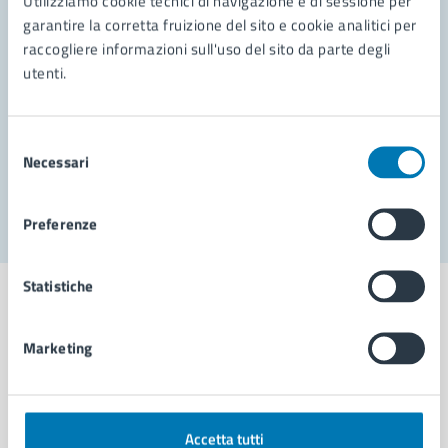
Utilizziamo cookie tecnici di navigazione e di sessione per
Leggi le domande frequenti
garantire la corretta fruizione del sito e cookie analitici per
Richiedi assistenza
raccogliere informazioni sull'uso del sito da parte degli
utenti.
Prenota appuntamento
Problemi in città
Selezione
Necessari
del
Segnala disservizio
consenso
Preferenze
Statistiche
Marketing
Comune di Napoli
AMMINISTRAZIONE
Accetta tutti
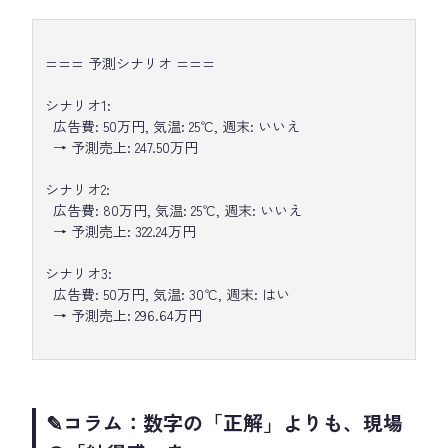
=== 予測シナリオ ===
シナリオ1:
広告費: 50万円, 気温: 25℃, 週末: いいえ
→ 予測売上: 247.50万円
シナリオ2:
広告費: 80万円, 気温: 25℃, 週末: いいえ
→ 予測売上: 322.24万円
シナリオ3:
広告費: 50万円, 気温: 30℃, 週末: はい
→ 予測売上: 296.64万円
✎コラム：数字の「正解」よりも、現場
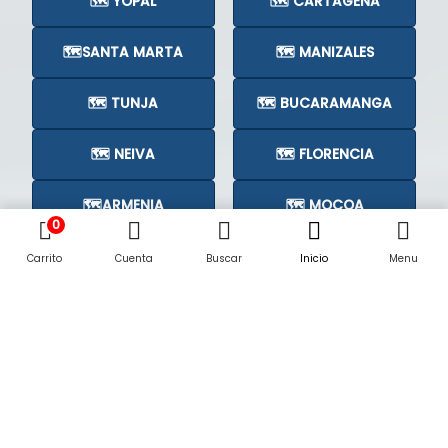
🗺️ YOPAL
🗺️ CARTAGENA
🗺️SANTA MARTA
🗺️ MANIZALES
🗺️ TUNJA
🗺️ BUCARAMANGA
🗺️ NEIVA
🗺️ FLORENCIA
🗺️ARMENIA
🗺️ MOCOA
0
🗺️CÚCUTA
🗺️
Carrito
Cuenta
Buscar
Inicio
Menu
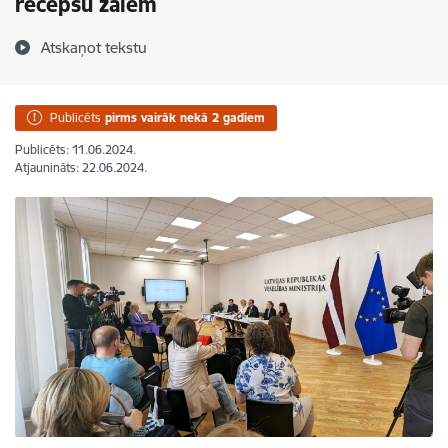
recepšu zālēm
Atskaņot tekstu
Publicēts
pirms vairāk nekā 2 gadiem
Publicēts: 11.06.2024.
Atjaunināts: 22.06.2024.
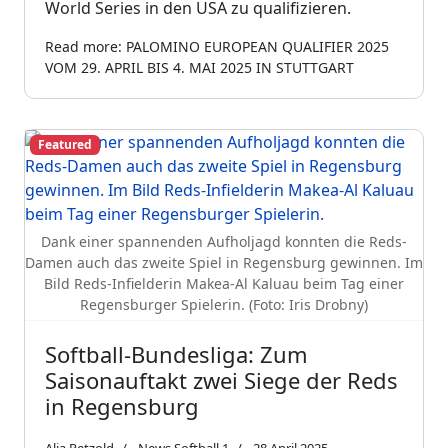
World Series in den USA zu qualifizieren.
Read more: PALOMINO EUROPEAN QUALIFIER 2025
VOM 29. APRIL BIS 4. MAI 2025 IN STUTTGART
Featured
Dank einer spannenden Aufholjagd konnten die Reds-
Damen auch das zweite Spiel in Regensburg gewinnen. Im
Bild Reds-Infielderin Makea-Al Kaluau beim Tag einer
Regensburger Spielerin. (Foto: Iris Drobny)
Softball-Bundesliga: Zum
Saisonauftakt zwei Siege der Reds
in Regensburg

*PROBLEM STATEMENT*
Scan the material above for the string "予測売上" and return the lines that hold it.

*SOLUTION FOR THIS EXERCISE*
→ 予測売上: 247.50万円
→ 予測売上: 322.24万円
→ 予測売上: 296.64万円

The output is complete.